**What is required**
Would you please give every entry again exactly, without the pictures?
START Listed records
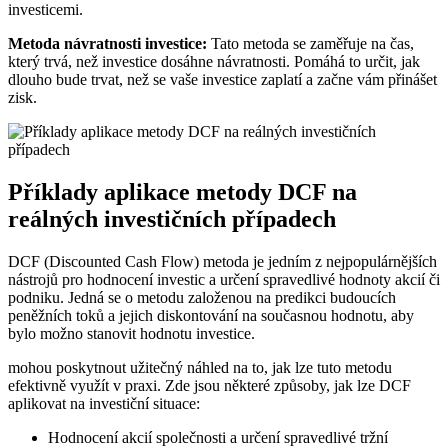
investicemi.
Metoda návratnosti investice:
Tato metoda se zaměřuje na čas,
který trvá, než investice dosáhne návratnosti. Pomáhá to určit, jak
dlouho bude trvat, než se vaše investice zaplatí a začne vám přinášet
zisk.
Příklady aplikace metody DCF na
reálných investičních případech
DCF (Discounted Cash Flow) metoda je jedním z nejpopulárnějších
nástrojů pro hodnocení investic a určení spravedlivé hodnoty akcií či
podniku. Jedná se o metodu založenou na predikci budoucích
peněžních toků a jejich diskontování na současnou hodnotu, aby
bylo možno stanovit hodnotu investice.
mohou poskytnout užitečný náhled na to, jak lze tuto metodu
efektivně využít v praxi. Zde jsou některé způsoby, jak lze DCF
aplikovat na investiční situace:
Hodnocení akcií společnosti a určení spravedlivé tržní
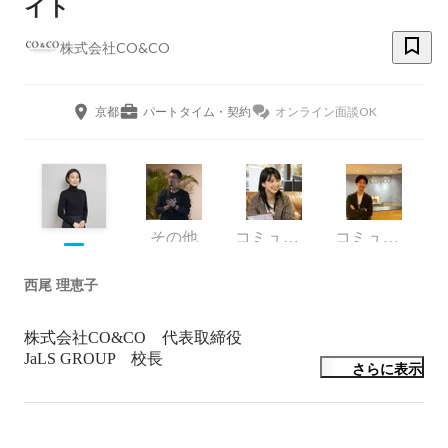
イト
株式会社CO&CO
京都
パートタイム・契約
オンライン面談OK
その他
コミュニティーマネージャー
コミュニケーター
西尾 理恵子
株式会社CO&CO　代表取締役

JaLS GROUP　校長

さらに表示
2012年4月、当時31歳だった私は、日本をもっと好きに
なってもらえる日本語学校を創りたいと思い、北海道ジ
ャパニーズランゲージスクールを立ち上げました。
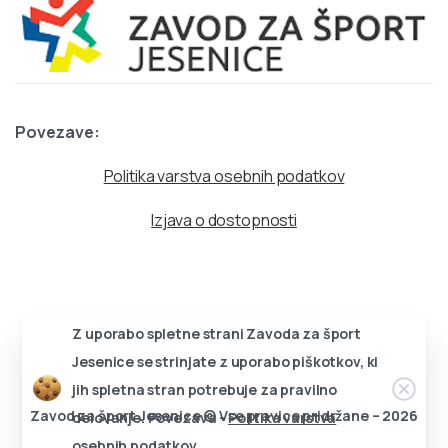
Povezave:
Politika varstva osebnih podatkov
Izjava o dostopnosti
Z uporabo spletne strani Zavoda za šport
Jesenice se strinjate z uporabo piškotkov, ki
Zapri
jih spletna stran potrebuje za pravilno
Zavod za šport Jesenice © Vse pravice pridržane – 2026
delovanje. Povezava -
Politika varstva
osebnih podatkov.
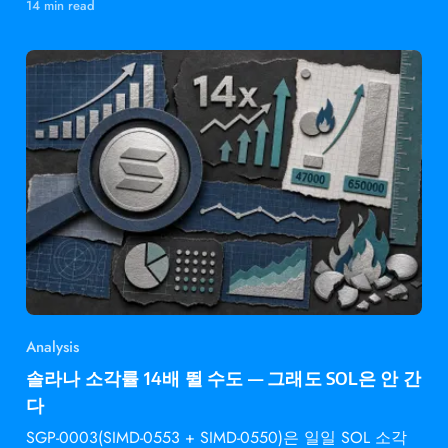
14 min read
Analysis
솔라나 소각률 14배 뛸 수도 — 그래도 SOL은 안 간
다
SGP-0003(SIMD-0553 + SIMD-0550)은 일일 SOL 소각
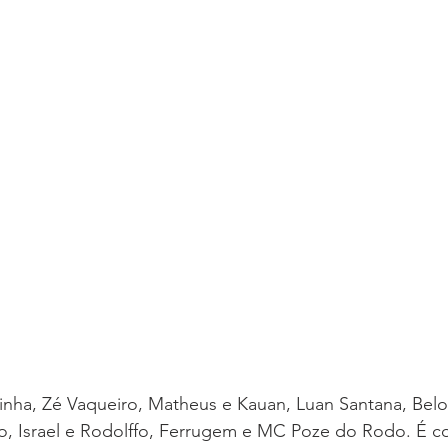
inha, Zé Vaqueiro, Matheus e Kauan, Luan Santana, Belo
o, Israel e Rodolffo, Ferrugem e MC Poze do Rodo. É co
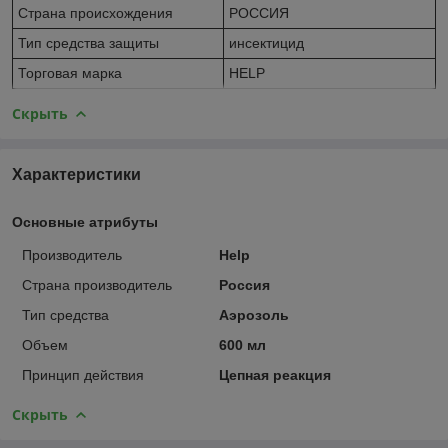
Страна происхождения
РОССИЯ
Тип средства защиты
инсектицид
Торговая марка
HELP
Скрыть
Характеристики
Основные атрибуты
Производитель
Help
Страна производитель
Россия
Тип средства
Аэрозоль
Объем
600 мл
Принцип действия
Цепная реакция
Скрыть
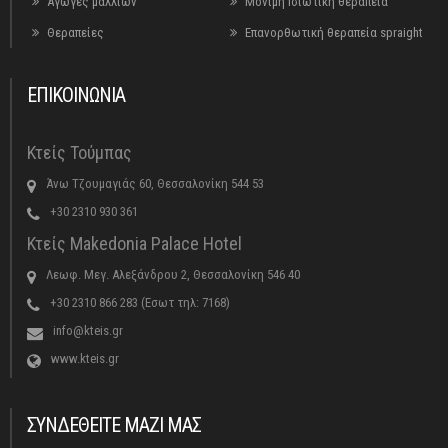
Αγωγές μαλλιών
Μόνιμη Ισιωτική θεραπεία
Θεραπείες
Επανορθωτική θεραπεία spraight
ΕΠΙΚΟΙΝΩΝΙΑ
Κτείς Τούμπας
Άνω Τζουμαγιάς 60, Θεσσαλονίκη 544 53
+30 2310 930 361
Κτείς Makedonia Palace Hotel
Λεωφ. Μεγ. Αλεξάνδρου 2, Θεσσαλονίκη 546 40
+30 2310 866 283 (Εσωτ τηλ: 7168)
info@kteis.gr
www.kteis.gr
ΣΥΝΔΕΘΕΙΤΕ ΜΑΖΙ ΜΑΣ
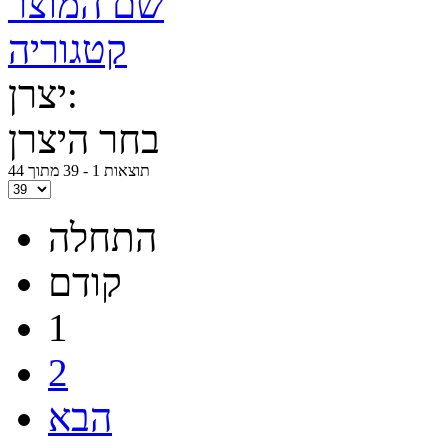
שם המוצר
קטגוריה
יצרן:
בחר היצרן
תוצאות 1 - 39 מתוך 44
התחלה
קודם
1
2
הבא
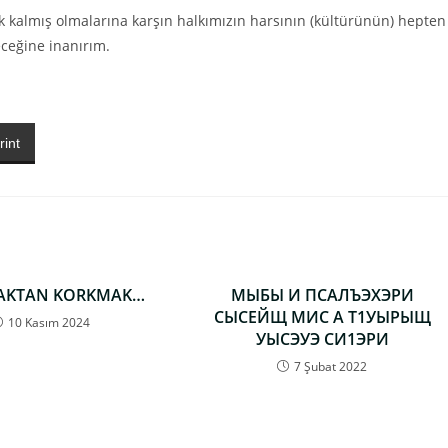
ak kalmış olmalarına karşın halkımızın harsının (kültürünün) hepten
ceğine inanırım.
rint
AKTAN KORKMAK…
МЫБЫ И ПСАЛЪЭХЭРИ
СЫСЕЙЩ МИС А Т1УЫРЫЩ
10 Kasım 2024
УЫСЭУЭ СИ1ЭРИ
7 Şubat 2022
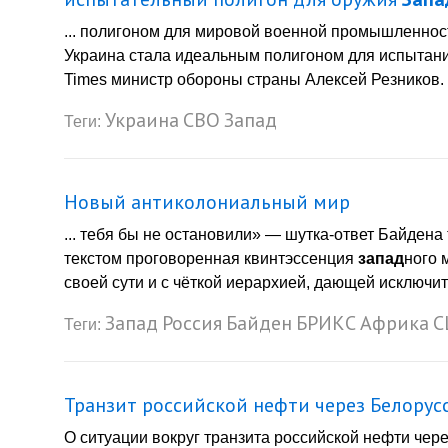
... полигоном для мировой военной промышленнос
Украина стала идеальным полигоном для испытан
Times министр обороны страны Алексей Резников. О
Украина
СВО
Запад
Теги:
Новый антиколониальный мир
... тебя бы не остановили» — шутка-ответ Байдена
текстом проговоренная квинтэссенция
запад
ного 
своей сути и с чёткой иерархией, дающей исключит
Запад
Россия
Байден
БРИКС
Африка
С
Теги:
Транзит российской нефти через Белорусс
О ситуации вокруг транзита российской нефти че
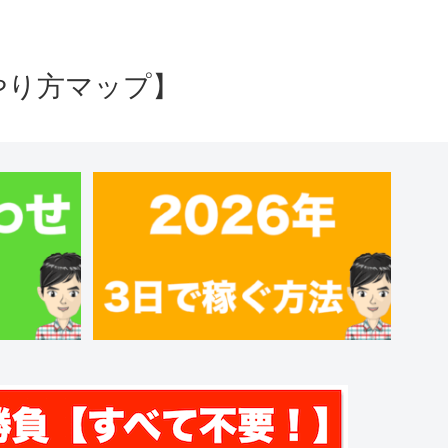
やり方マップ】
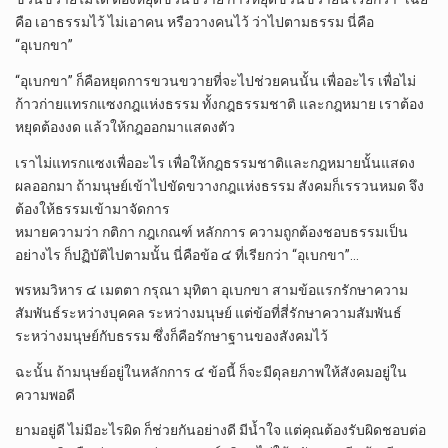
คือ เอาธรรมไว้ ไม่เอาคน หรือวางคนไว้ ว่าไปตามธรรม นี่คือ
“อุเบกขา”
“อุเบกขา” ก็คือหยุดการขวนขวายที่จะไปช่วยคนนั้น เพื่ออะไร เพื่อไม่
ก้าวก่ายแทรกแซงกฎแห่งธรรม ทั้งกฎธรรมชาติ และกฎหมาย เราต้อง
หยุดต้องงด แล้วให้กฎออกมาแสดงตัว
เราไม่แทรกแซงเพื่ออะไร เพื่อให้กฎธรรมชาติและกฎหมายนั้นแสดง
ผลออกมา ถ้ามนุษย์เข้าไปขัดขวางกฎแห่งธรรม สังคมก็เรรวนหมด จึง
ต้องให้ธรรมเข้ามาจัดการ
หมายความว่า กติกา กฎเกณฑ์ หลักการ ความถูกต้องชอบธรรมเป็น
อย่างไร ก็ปฏิบัติไปตามนั้น นี่คือข้อ ๔ ที่เรียกว่า “อุเบกขา”…
พรหมวิหาร ๔ เมตตา กรุณา มุทิตา อุเบกขา สามข้อแรกรักษาความ
สัมพันธ์ระหว่างบุคคล ระหว่างมนุษย์ แต่ข้อที่สี่รักษาความสัมพันธ์
ระหว่างมนุษย์กับธรรม ซึ่งก็คือรักษาฐานของสังคมไว้
ฉะนั้น ถ้ามนุษย์อยู่ในหลักการ ๔ ข้อนี้ ก็จะมีดุลยภาพให้สังคมอยู่ใน
ความพอดี
ยามอยู่ดี ไม่มีอะไรผิด ก็ช่วยกันอย่างดี มีน้ำใจ แต่คุณต้องรับผิดชอบต่อ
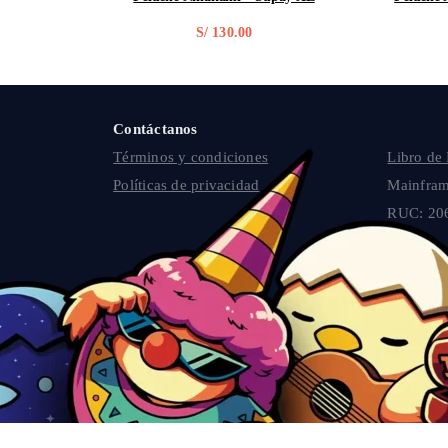
S/
130.00
Contáctanos
Términos y condiciones
Libro de
Políticas de privacidad
Mainfram
RUC: 20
END Listed records
**Written answer**
investicemi.
Metoda návratnosti investice:
Tato metoda se zaměřuje na čas,
který trvá, než investice dosáhne návratnosti. Pomáhá to určit, jak
dlouho bude trvat, než se vaše investice zaplatí a začne vám přinášet
zisk.
Příklady aplikace metody DCF na
reálných investičních případech
DCF (Discounted Cash Flow) metoda je jedním z nejpopulárnějších
nástrojů pro hodnocení investic a určení spravedlivé hodnoty akcií či
podniku. Jedná se o metodu založenou na predikci budoucích
peněžních toků a jejich diskontování na současnou hodnotu, aby
bylo možno stanovit hodnotu investice.
mohou poskytnout užitečný náhled na to, jak lze tuto metodu
efektivně využít v praxi. Zde jsou některé způsoby, jak lze DCF
aplikovat na investiční situace:
Hodnocení akcií společnosti a určení spravedlivé tržní
イト
株式会社CO&CO
京都
パートタイム・契約
オンライン面談OK
その他
コミュニティーマネージャー
コミュニケーター
西尾 理恵子
株式会社CO&CO　代表取締役

JaLS GROUP　校長

さらに表示
2012年4月、当時31歳だった私は、日本をもっと好きに
なってもらえる日本語学校を創りたいと思い、北海道ジ
ャパニーズランゲージスクールを立ち上げました。
Povezave:
Politika varstva osebnih podatkov
Izjava o dostopnosti
Z uporabo spletne strani Zavoda za šport
Jesenice se strinjate z uporabo piškotkov, ki
Zapri
jih spletna stran potrebuje za pravilno
Zavod za šport Jesenice © Vse pravice pridržane – 2026
delovanje. Povezava -
Politika varstva
osebnih podatkov.
14 min read
Analysis
솔라나 소각률 14배 뛸 수도 — 그래도 SOL은 안 간
다
SGP-0003(SIMD-0553 + SIMD-0550)은 일일 SOL 소각
inha, Zé Vaqueiro, Matheus e Kauan, Luan Santana, Belo
o, Israel e Rodolffo, Ferrugem e MC Poze do Rodo. É co
Страна происхождения
РОССИЯ
Тип средства защиты
инсектицид
Торговая марка
HELP
Скрыть
Характеристики
Основные атрибуты
Производитель
Help
Страна производитель
Россия
Тип средства
Аэрозоль
Объем
600 мл
Принцип действия
Цепная реакция
Скрыть
Αγωγές μαλλιών
Μόνιμη Ισιωτική θεραπεία
Θεραπείες
Επανορθωτική θεραπεία spraight
ΕΠΙΚΟΙΝΩΝΙΑ
Κτείς Τούμπας
Άνω Τζουμαγιάς 60, Θεσσαλονίκη 544 53
+30 2310 930 361
Κτείς Makedonia Palace Hotel
Λεωφ. Μεγ. Αλεξάνδρου 2, Θεσσαλονίκη 546 40
+30 2310 866 283 (Εσωτ τηλ: 7168)
info@kteis.gr
www.kteis.gr
ΣΥΝΔΕΘΕΙΤΕ ΜΑΖΙ ΜΑΣ
שם המוצר
קטגוריה
יצרן:
בחר היצרן
תוצאות 1 - 39 מתוך 44
התחלה
קודם
1
2
הבא
ak kalmış olmalarına karşın halkımızın harsının (kültürünün) hepten
ceğine inanırım.
rint
AKTAN KORKMAK…
МЫБЫ И ПСАЛЪЭХЭРИ
СЫСЕЙЩ МИС А Т1УЫРЫЩ
10 Kasım 2024
УЫСЭУЭ СИ1ЭРИ
7 Şubat 2022
... полигоном для мировой военной промышленнос
Украина стала идеальным полигоном для испытан
Times министр обороны страны Алексей Резников. О
Украина
СВО
Запад
Теги:
Новый антиколониальный мир
... тебя бы не остановили» — шутка-ответ Байдена
текстом проговоренная квинтэссенция
запад
ного 
своей сути и с чёткой иерархией, дающей исключит
Запад
Россия
Байден
БРИКС
Африка
С
Теги:
Транзит российской нефти через Белорусс
О ситуации вокруг транзита российской нефти че
やり方マップ】
คือ เอาธรรมไว้ ไม่เอาคน หรือวางคนไว้ ว่าไปตามธรรม นี่คือ
“อุเบกขา”
“อุเบกขา” ก็คือหยุดการขวนขวายที่จะไปช่วยคนนั้น เพื่ออะไร เพื่อไม่
ก้าวก่ายแทรกแซงกฎแห่งธรรม ทั้งกฎธรรมชาติ และกฎหมาย เราต้อง
หยุดต้องงด แล้วให้กฎออกมาแสดงตัว
เราไม่แทรกแซงเพื่ออะไร เพื่อให้กฎธรรมชาติและกฎหมายนั้นแสดง
ผลออกมา ถ้ามนุษย์เข้าไปขัดขวางกฎแห่งธรรม สังคมก็เรรวนหมด จึง
ต้องให้ธรรมเข้ามาจัดการ
หมายความว่า กติกา กฎเกณฑ์ หลักการ ความถูกต้องชอบธรรมเป็น
อย่างไร ก็ปฏิบัติไปตามนั้น นี่คือข้อ ๔ ที่เรียกว่า “อุเบกขา”…
พรหมวิหาร ๔ เมตตา กรุณา มุทิตา อุเบกขา สามข้อแรกรักษาความ
สัมพันธ์ระหว่างบุคคล ระหว่างมนุษย์ แต่ข้อที่สี่รักษาความสัมพันธ์
ระหว่างมนุษย์กับธรรม ซึ่งก็คือรักษาฐานของสังคมไว้
ฉะนั้น ถ้ามนุษย์อยู่ในหลักการ ๔ ข้อนี้ ก็จะมีดุลยภาพให้สังคมอยู่ใน
ความพอดี
ยามอยู่ดี ไม่มีอะไรผิด ก็ช่วยกันอย่างดี มีน้ำใจ แต่คุณต้องรับผิดชอบต่อ
S/
130.00
Contáctanos
Términos y condiciones
Libro de
Políticas de privacidad
Mainfram
RUC: 20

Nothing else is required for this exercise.